ACTION ITEM: Examine each line of the data, and copy the ones containing "Сведения".

THE DATA:
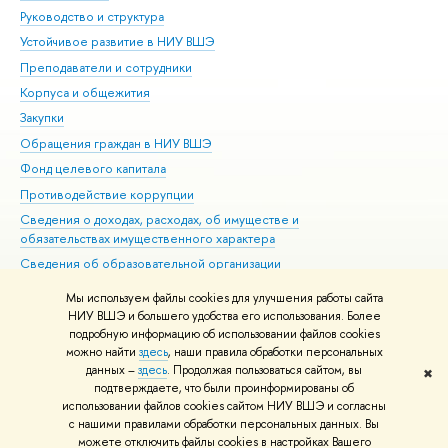
Руководство и структура
Дов
Устойчивое развитие в НИУ ВШЭ
Ол
Преподаватели и сотрудники
При
Корпуса и общежития
Вы
Закупки
При
Обращения граждан в НИУ ВШЭ
Ас
Фонд целевого капитала
До
Противодействие коррупции
Цен
Сведения о доходах, расходах, об имуществе и
Би
обязательствах имущественного характера
Об
Сведения об образовательной организации
Обр
Людям с ограниченными возможностями здоровья
Мы используем файлы cookies для улучшения работы сайта
Единая платежная страница
НИУ ВШЭ и большего удобства его использования. Более
подробную информацию об использовании файлов cookies
Работа в Вышке
можно найти
здесь
, наши правила обработки персональных
данных –
здесь
. Продолжая пользоваться сайтом, вы
✖
Редактору
подтверждаете, что были проинформированы об
© НИУ ВШЭ 1993–2026
Адреса и контакты
Условия использования
использовании файлов cookies сайтом НИУ ВШЭ и согласны
с нашими правилами обработки персональных данных. Вы
материалов
Политика конфиденциальности
Карта сайта
можете отключить файлы cookies в настройках Вашего
Шрифты HSE Sans и HSE Slab разработаны в
Школе дизайна НИУ ВШЭ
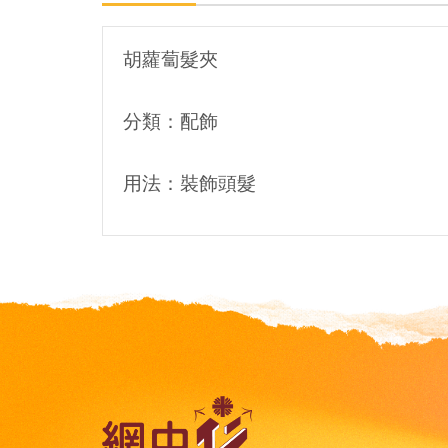
胡蘿蔔髮夾
分類：配飾
用法：裝飾頭髮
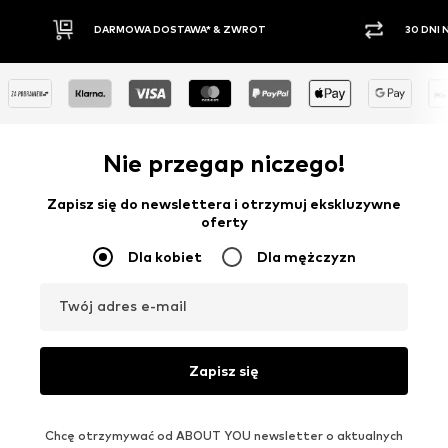
DARMOWA DOSTAWA* & ZWROT
30 DNI
Nie przegap niczego!
Zapisz się do newslettera i otrzymuj ekskluzywne
oferty
Dla kobiet
Dla mężczyzn
Twój adres e-mail
Zapisz się
Chcę otrzymywać od ABOUT YOU newsletter o aktualnych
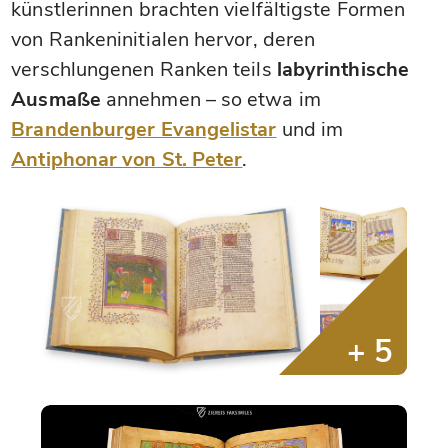
künstlerinnen brachten vielfältigste Formen
von Rankeninitialen hervor, deren
verschlungenen Ranken teils
labyrinthische
Ausmaße
annehmen – so etwa im
Brandenburger Evangelistar
und im
Antiphonar von St. Peter
.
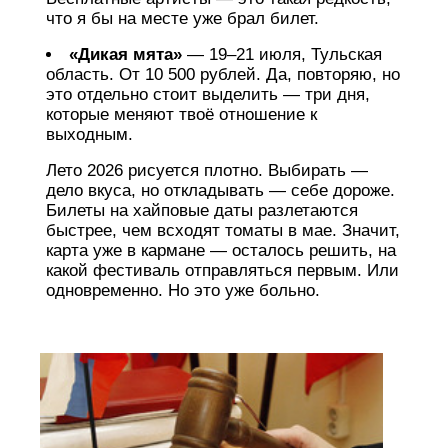
что я бы на месте уже брал билет.
«Дикая мята»
— 19–21 июля, Тульская
область. От 10 500 рублей. Да, повторяю, но
это отдельно стоит выделить — три дня,
которые меняют твоё отношение к
выходным.
Лето 2026 рисуется плотно. Выбирать —
дело вкуса, но откладывать — себе дороже.
Билеты на хайповые даты разлетаются
быстрее, чем всходят томаты в мае. Значит,
карта уже в кармане — осталось решить, на
какой фестиваль отправляться первым. Или
одновременно. Но это уже больно.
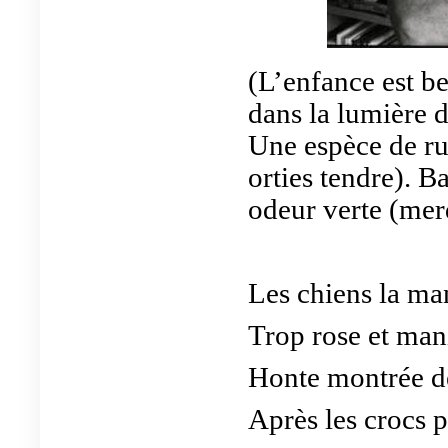
(L’enfance est be
dans la lumière d
Une espèce de rug
orties tendre). B
odeur verte (merd
Les chiens la m
Trop rose et man
Honte montrée dé
Après les crocs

TASK SOLUTION:
Сведения о доходах, расходах, об имуществе и
Сведения об образовательной организации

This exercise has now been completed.